A good high level example of spatial division is to think about the game of pong, and detecting collisions between the ball and a paddle.
Say the paddle is in the top left corner of the screen, and the ball is near the bottom left corner of the screen...
--------------------
|▌ |
| |
| |
| ○ |
--------------------
It's not necessary to check for collision each time the ball moves. Instead, split the playing field into two right down the middle. Is the ball in the left hand side of the field? (simple point inside rectangle algorithm)
Left Right
|
---------|----------
|▌ | |
| | |
| | |
| ○ | |
---------|----------
|
If the answer is yes, split the the left hand side again, this time horizontally so we have a top left and a bottom left partition.
Left Right
|
---------|----------
|▌ | |
| | |
----------- |
| | |
| ○ | |
---------|----------
|
Is this ball in the same top-left corner of the screen as the paddle? If not, no need to check for collision! Only objects which reside in the same partition need to be tested for collision with each other. By doing a series of simple (and cheap) point inside rectangle checks, you can easily save yourself from doing a more expensive shape/geometry collision check.

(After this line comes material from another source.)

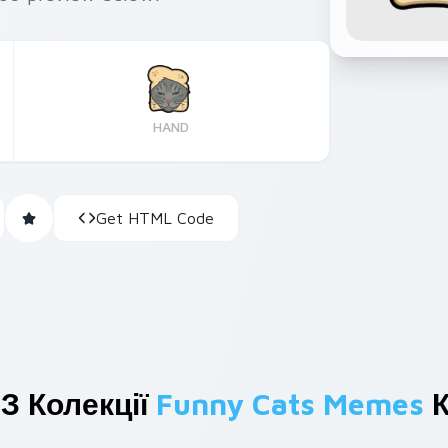
HAND
Get HTML Code
З Колекції
Funny Cats Memes
К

You can continue splitting the space down into smaller and smaller chunks until an object spans two partitions. This is the basic principle behind BSP (a technique pioneered in early 3D games like Quake). There is a whole bunch of theory on the web about spatial partitioning in 2 and 3 dimensions.
http://en.wikipedia.org/wiki/Space_partitioning
In 2 dimensions you would often use a BSP or quadtree. In 3 dimensions you would often use an octree. However the underlying principle remains the same.
You can think along the line of 'divide and conquer'. The idea is to identify orthogonal parameters with don't impact each other. e.g. one can think of splitting momentum component along 2 axis in case of 2D (3 axis in 3D) and compute collision/position independently. Another way to to identify such parameters can be grouping of particles which are moving perpendicular to each other. So even if they impact, net momentum along those lines doesn't change.
I agree above doesn't fully answer your question, but it conveys a fundamental idea which you may find useful here.
Let us say that at time t, for each particle, you have:
P position
V speed
and a N*(N-1)/2 array of information between particle A(i) and A(j) where i < j; you use symmetry to evaluate an upper triangular matrix instead of a full N*(N-1) grid.
MAT[i][j] = { dx, dy, dz, sx, sy, sz }.
which means that in respect to particle j, particle j has distance made up of three components dx, dy and dz; and a delta-vee multipled by dt which is sx, sy, sz.
To move to instant t+dt you tentatively update the positions of all particles based on their speed
px[i] += dx[i] // px,py,pz make up vector P; dx,dy,dz is vector V premultiplied by dt
py[i] += dy[i] // Which means that we could use "particle 0" as a fixed origin
pz[i] += dz[i] // except you can't collide with the origin, since it's virtual
Then you check the whole N*(N-1)/2 array and tentatively calculate the new relative distance between every couple of particles.
dx1 = dx + sx
dy1 = dy + sy
dz1 = dz + sz
DN = dx1*dx1+dy1*dy1+dz1*dz1 # This is the new distance
If DN < D^2 with D diameter of the particle, you have had a collision in the dt just past.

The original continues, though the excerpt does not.